Poster Presentation 50th Lorne Proteins Conference 2025

How does intra-protein motion influence protein function? Cryptochrome magnetoreception and cryptophyte light-harvesting (#218)

Gesa Gruening 1 , Paul Curmi 1 , Ilia A Solovyov 2 , Daniel R Kattnig 3 , Luca Gerhards 2 , Peter J Hore 4 , Harry W Rathbone 5
  1. University of New South Wales Sydney, Kensington, NSW, Australia
  2. Carl von Ossietzky University Oldenburg, Oldenburg, -- PLEASE SELECT (ONLY U.S. / CAN / AUS), Germany
  3. Department of Physics and Living Systems Institute, University of Exeter, Exceter, U.K.
  4. Department of Chemistry, University of Oxford, Oxford, U.K.
  5. UMR144 Cell Biology and Cancer, Institut Curie, Paris, France

Thermal motion in proteins at biological temperatures significantly influences quantum biological functions, particularly those sensitive to changes in the relative orientation of the relevant protein parts and to the speed and magnitude of intra-protein motion.

To quantify the impact of thermal motion, we developed a multi-scale computational approach combining all-atom molecular dynamics (MD) simulations, density functional theory (DFT)-based calculations, and Bloch–Redfield-Wangness spin dynamics for relevant protein parts involved in chemical reactions.

We previously studied the effects of thermal motion on the magnetic compass mechanism in migratory birds, which is thought to rely on a radical pair in cryptochrome photoreceptors.
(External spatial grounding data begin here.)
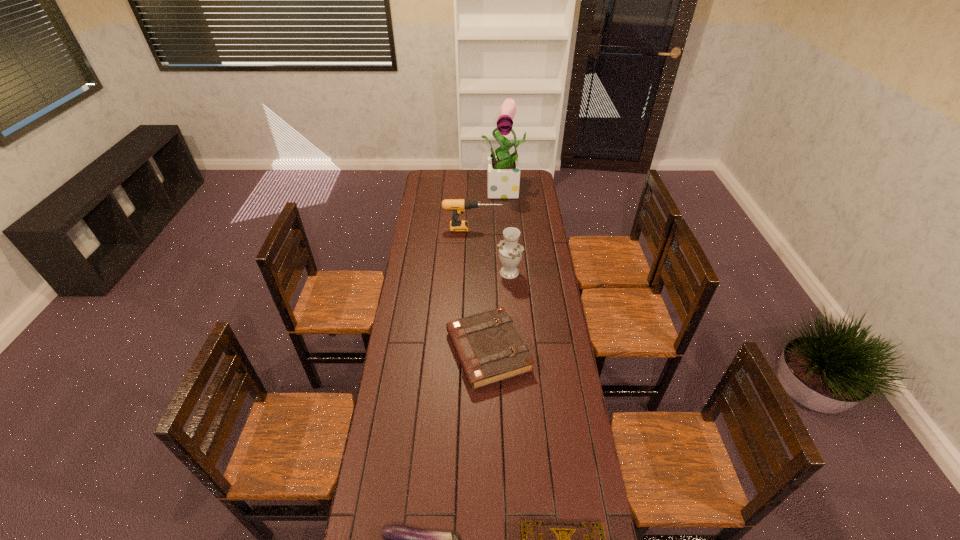 At what (x,y) coordinates should I click in order to perform the action: click on free space located 0.120m on the handle side of the fifth nearest object. Please return your answer as a coordinate pair (x, y). The height and width of the screenshot is (540, 960). Looking at the image, I should click on (523, 229).

The height and width of the screenshot is (540, 960). What are the coordinates of `free region located 0.200m on the front of the third nearest object` in the screenshot? It's located at (490, 441).

Identify the location of object present at the far edge. (503, 174).

Find the location of a particular element. flower arrangement located at the right edge is located at coordinates (503, 174).

Image resolution: width=960 pixels, height=540 pixels. Identify the location of hardback book that is at the right edge. (488, 346).

At what (x,y) coordinates should I click in order to perform the action: click on object that is at the far right corner. Please return your answer as a coordinate pair (x, y). This screenshot has width=960, height=540. Looking at the image, I should click on (503, 174).

Locate an element on the screen. vacant space at the left edge of the desktop is located at coordinates (424, 246).

Locate an element on the screen. This screenshot has height=540, width=960. vacant space at the right edge is located at coordinates (527, 259).

I want to click on free space at the far right corner of the desktop, so click(x=522, y=173).

You are a GUI agent. You are given a task and a screenshot of the screen. Output one action in this format:
    pyautogui.click(x=<x>, y=<y>)
    Task: Click on the unoccupied position between the flower arrangement and the third tallest object
    This screenshot has height=540, width=960.
    Given the screenshot: What is the action you would take?
    pyautogui.click(x=490, y=210) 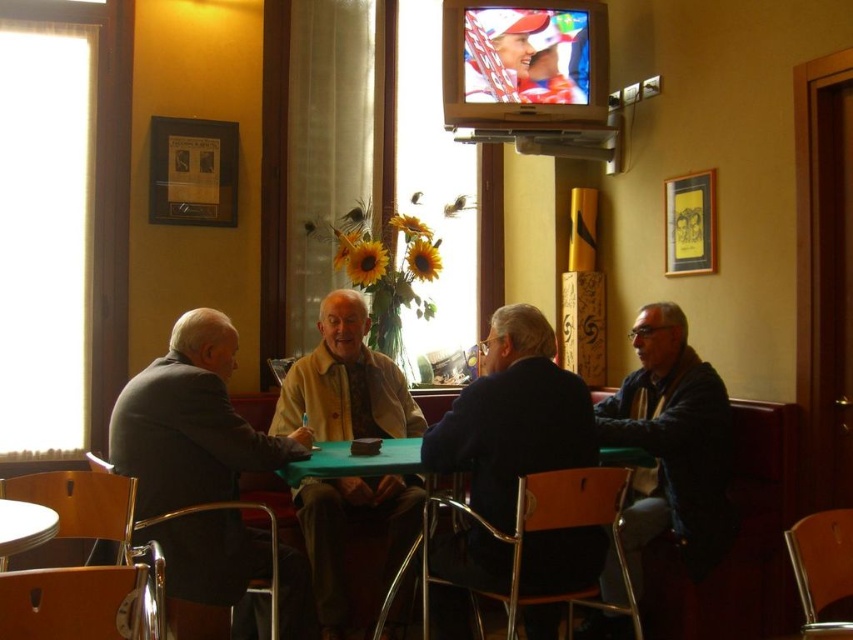 What is the location of the point with coordinates (190,422) in the image?

The point with coordinates (190,422) is located on the dark gray suit at left.

You are a customer entering the cozy indoor setting and notice the dark gray suit at left and the metallic round table at lower left. Which object takes up more space in the scene?

The dark gray suit at left has a larger size compared to the metallic round table at lower left, so it takes up more space in the scene.

You are standing at the entrance of the cafe and want to locate the dark gray suit at left. According to the coordinate system where the bottom left corner is the origin, the point at [190,422] is on the dark gray suit at left. Can you determine the position of the dark gray suit at left relative to the entrance?

The point at [190,422] is on the dark gray suit at left, so the dark gray suit at left is located to the right side of the entrance since the x coordinate is greater than 0.5. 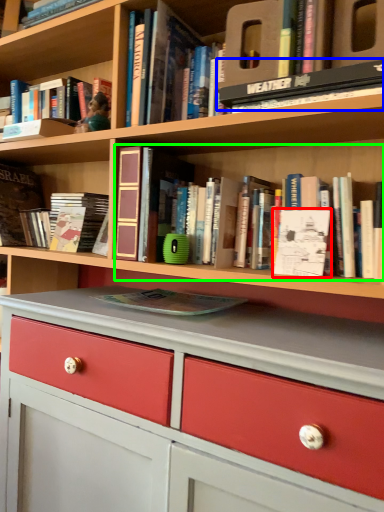 Question: Which is farther away from paperback book (highlighted by a red box)? book (highlighted by a blue box) or book (highlighted by a green box)?

Choices:
 (A) book
 (B) book

Answer: (A)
For the associated chemical reaction product to be influenced by the Earth's magnetic field, the radical pair must stay sufficiently long in a non-equilibrium coherent state, which is vulnerable to spin relaxation driven by thermal motion. Through analysis of cryptochrome dynamics, we quantified how various degrees of freedom affect the coherence lifetime of the radical pair, which influences the sensitivity of the bird's magnetic compass.
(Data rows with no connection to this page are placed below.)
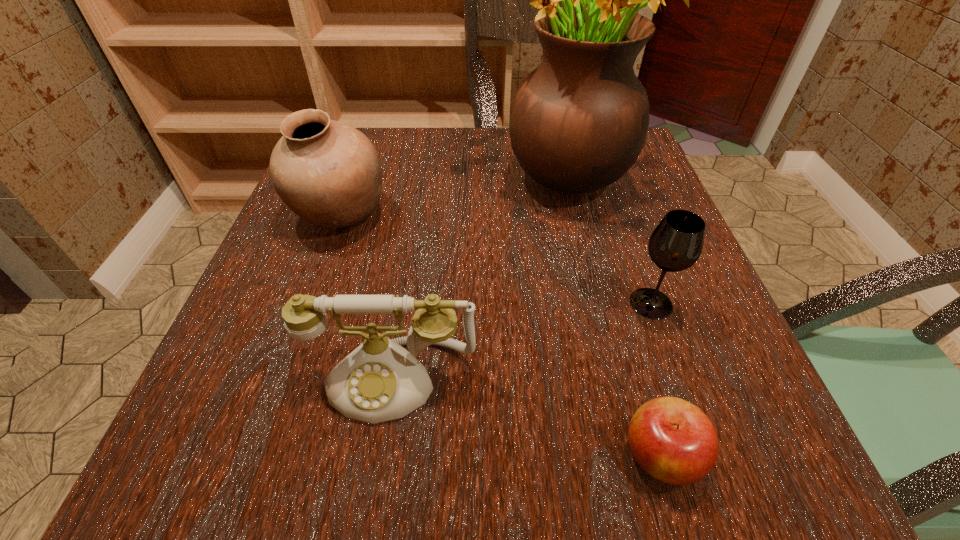 Find the location of a particular element. This screenshot has width=960, height=540. free space between the shortest object and the telephone is located at coordinates (526, 417).

Where is `vacant area that lies between the telephone and the wineglass`? Image resolution: width=960 pixels, height=540 pixels. vacant area that lies between the telephone and the wineglass is located at coordinates (521, 341).

Point out which object is positioned as the nearest to the tallest object. Please provide its 2D coordinates. Your answer should be formatted as a tuple, i.e. [(x, y)], where the tuple contains the x and y coordinates of a point satisfying the conditions above.

[(327, 172)]

Locate which object ranks fourth in proximity to the pottery. Please provide its 2D coordinates. Your answer should be formatted as a tuple, i.e. [(x, y)], where the tuple contains the x and y coordinates of a point satisfying the conditions above.

[(674, 441)]

Where is `vacant area that satisfies the following two spatial constraints: 1. on the dial of the telephone; 2. on the left side of the shortest object`? This screenshot has height=540, width=960. vacant area that satisfies the following two spatial constraints: 1. on the dial of the telephone; 2. on the left side of the shortest object is located at coordinates (379, 456). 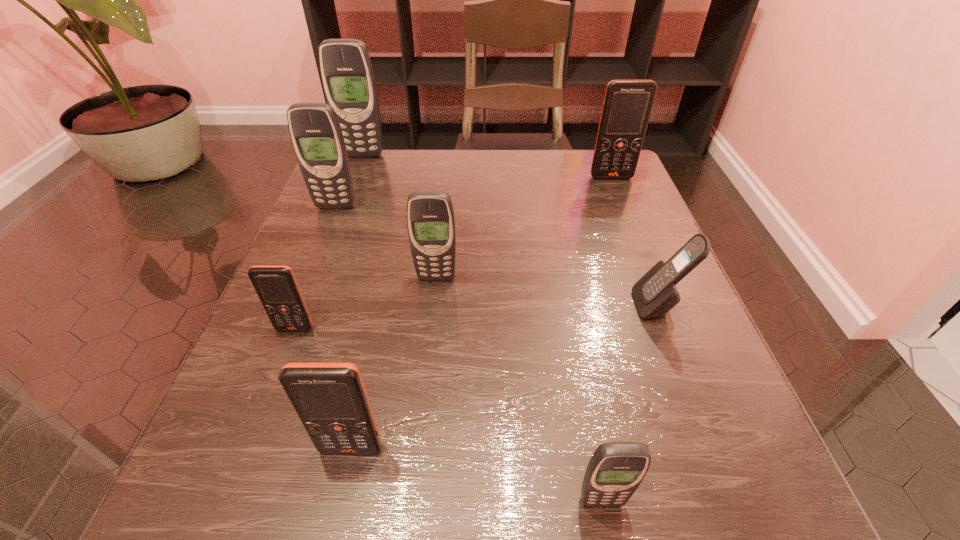 The height and width of the screenshot is (540, 960). In order to click on free location located on the front-facing side of the fifth farthest cellular telephone in this screenshot , I will do click(452, 305).

Find the location of a particular element. The width and height of the screenshot is (960, 540). free space located 0.150m on the front-facing side of the fifth farthest cellular telephone is located at coordinates (546, 305).

Locate an element on the screen. The image size is (960, 540). vacant region located 0.290m on the front-facing side of the fifth farthest cellular telephone is located at coordinates (464, 305).

Where is `vacant area situated on the screen of the third nearest cellular telephone`? Image resolution: width=960 pixels, height=540 pixels. vacant area situated on the screen of the third nearest cellular telephone is located at coordinates (252, 441).

You are a GUI agent. You are given a task and a screenshot of the screen. Output one action in this format:
    pyautogui.click(x=<x>, y=<y>)
    Task: Click on the object that is at the near left corner
    This screenshot has height=540, width=960.
    Given the screenshot: What is the action you would take?
    pyautogui.click(x=330, y=399)

This screenshot has width=960, height=540. In order to click on object at the far right corner in this screenshot , I will do `click(627, 106)`.

This screenshot has height=540, width=960. I want to click on vacant region at the far edge, so click(474, 156).

This screenshot has width=960, height=540. Identify the location of vacant region at the left edge of the desktop. coord(276,360).

Locate an element on the screen. The image size is (960, 540). vacant region at the right edge of the desktop is located at coordinates (592, 237).

The image size is (960, 540). What are the coordinates of `blank area at the far left corner` in the screenshot? It's located at (382, 170).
In a new project, we are investigating the role of thermal motion in exciton transfer within the light-harvesting system of cryptophytes. X-ray crystallography and cryo-EM are used to obtain the structures of phycobiliproteins in the antenna complex and of the light-harvesting system. The structures will then be used in MD simulations and quantum chemical calculations to understand how thermal motion affects exciton transfer dynamics in the system.